Tour Overview
Capilano River is a special place and the watershed that has supported the lives of Sḵwx̱wú7mesh and their neighbouring relatives for millennia. Our people continue to fish and drink the waters to this day.
Local Talaysay guide and a trained Indigenous ambassador-educator will introduce the students to the forests, the cultural stories and shared practices of the indigenous ecological and spiritual perspectives that have sustained Coast Salish Indigenous people for generations.
- This program shares indigenous practices of living, via sustainable and selective harvesting
- Local history and ecology of the North Shore, the Capilano River
- Salmon – The Cycle of Life.

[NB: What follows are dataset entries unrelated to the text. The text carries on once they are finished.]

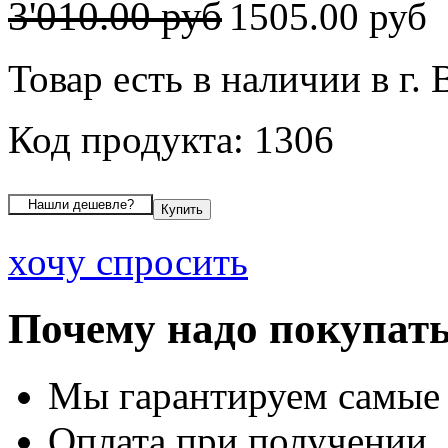
3'010.00 руб
1505.00 руб
Товар есть в наличии в г.
Код продукта: 1306
хочу спросить
Почему надо покупать
Мы гарантируем самые
Оплата при получении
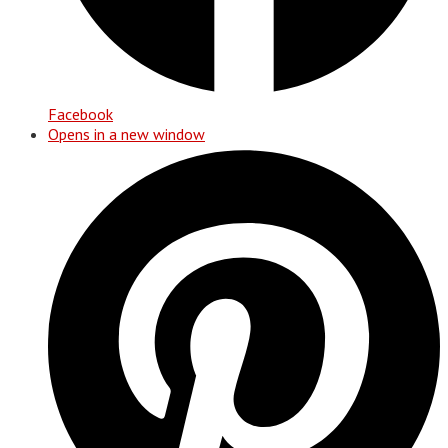
Facebook
Opens in a new window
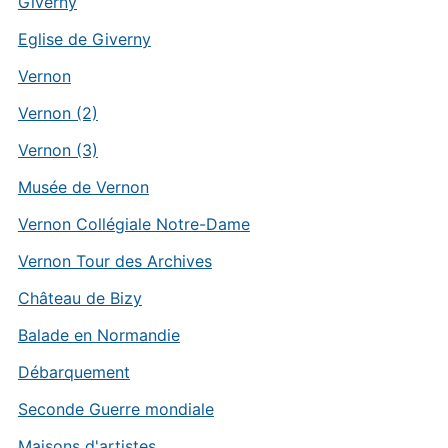
Giverny
Eglise de Giverny
Vernon
Vernon (2)
Vernon (3)
Musée de Vernon
Vernon Collégiale Notre-Dame
Vernon Tour des Archives
Château de Bizy
Balade en Normandie
Débarquement
Seconde Guerre mondiale
Maisons d'artistes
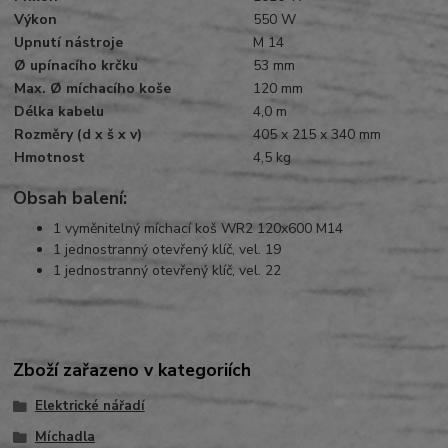
Výkon
550 W
Upnutí nástroje
M 14
Ø upínacího krčku
53 mm
Max. Ø míchacího koše
120 mm
Délka kabelu
4,0 m
Rozměry (d x š x v)
405 x 215 x 340 mm
Hmotnost
4,5 kg
Obs
ah
balení:
1 vyměnitelný míchací koš WR2 120x600 M14
1 jednostranný otevřený klíč, vel. 19
1 jednostranný otevřený klíč, vel. 22
Zboží zařazeno v kategoriích
Elektrické nářadí
Míchadla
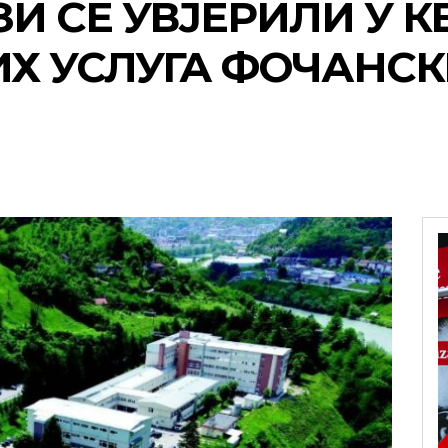
ЗИ СЕ УВЈЕРИЛИ У 
Х УСЛУГА ФОЧАНС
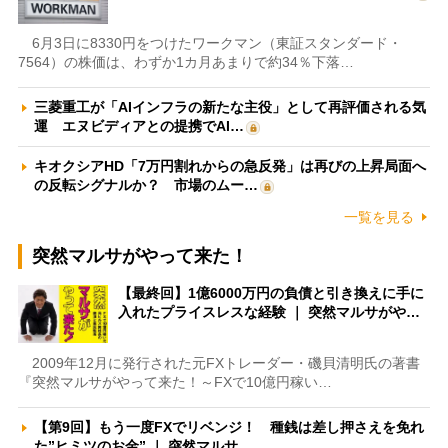
6月3日に8330円をつけたワークマン（東証スタンダード・
7564）の株価は、わずか1カ月あまりで約34％下落…
三菱重工が「AIインフラの新たな主役」として再評価される気
運 エヌビディアとの提携でAI…
キオクシアHD「7万円割れからの急反発」は再びの上昇局面へ
の反転シグナルか？ 市場のムー…
一覧を見る
突然マルサがやって来た！
【最終回】1億6000万円の負債と引き換えに手に
入れたプライスレスな経験 ｜ 突然マルサがや…
2009年12月に発行された元FXトレーダー・磯貝清明氏の著書
『突然マルサがやって来た！～FXで10億円稼い…
【第9回】もう一度FXでリベンジ！ 種銭は差し押さえを免れ
た”ヒミツのお金” ｜ 突然マルサ…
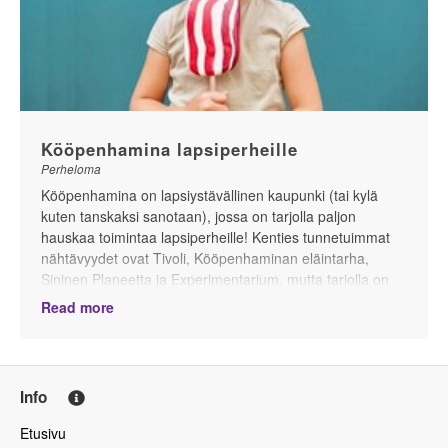
Kööpenhamina lapsiperheille
Perheloma
Kööpenhamina on lapsiystävällinen kaupunki (tai kylä
kuten tanskaksi sanotaan), jossa on tarjolla paljon
hauskaa toimintaa lapsiperheille! Kenties tunnetuimmat
nähtävyydet ovat Tivoli, Kööpenhaminan eläintarha,
Sininen Planeetta ja Experimentarium, mutta tarjolla on
myös monia ”tavallisia” museoita, joissa on lapsille
Read more
suunnattua toimintaa mieluisan elämyksen takaamiseksi
koko perheelle.
Info
Etusivu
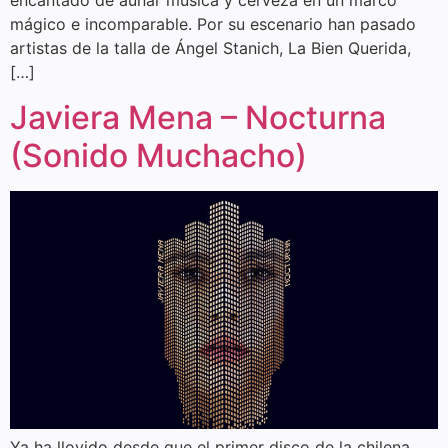
encantado de aunar música y cerveza en un marco
mágico e incomparable. Por su escenario han pasado
artistas de la talla de Ángel Stanich, La Bien Querida,
[…]
Javiera Mena – Nocturna
(Sonido Muchacho)
Ya ha llovido desde que el primer disco de la chilena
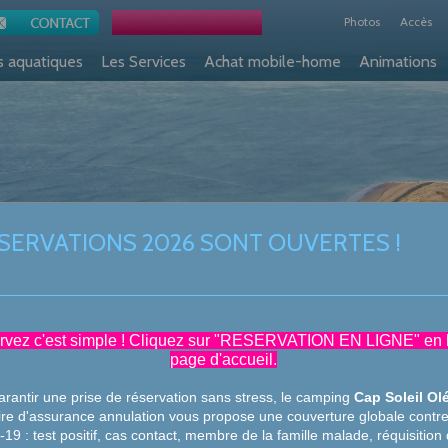
Accueil
Photos
Accès
s aquatiques
Les Services
Achat mobile-home
Animations
SERVATIONS 2026 SONT OUVERTES !
rvez c'est simple ! Cliquez sur "RESERVATION EN LIGNE" en 
page d'accueil.
rantir une prise de réservation sans stress, le camping
Cap Soleil Ol
re d'assurance annulation vous propose une couverture globale contre
d-19 : test positif, cas contact, membre de la famille malade, réquisition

An emphasis on the salmon as a special resource to the local Indigenous People. Water as Life. Issues and the awareness of a shared responsibility to the protection of water.
- Forest Meditation – The students will be invited to participate in a forest meditation
- The Tree of Life – Cedar, it’s sacred gifts: medicine, technology, shelter, clothing, transportation
- West Coast Temporal Rain Forest – an ultimate community network
- The Land is Us and We are the Land – land management techniques, the social practices. Selective burning, the various forms for practiced agriculture, transplanting, pruning
- Your class will learn about the maple tree, Douglas Fir tree, Red Alder tree, the Western Hemlock, and the many wild berries and plants of this region
- Plants as medicine, frog leaves, plantain, horsetail – the forest is our grocery story and pharmacy
- This program will highlight the significance of wild salmon and how it has supported the material and social development of complex indigenous societies here on the Northwest Coast.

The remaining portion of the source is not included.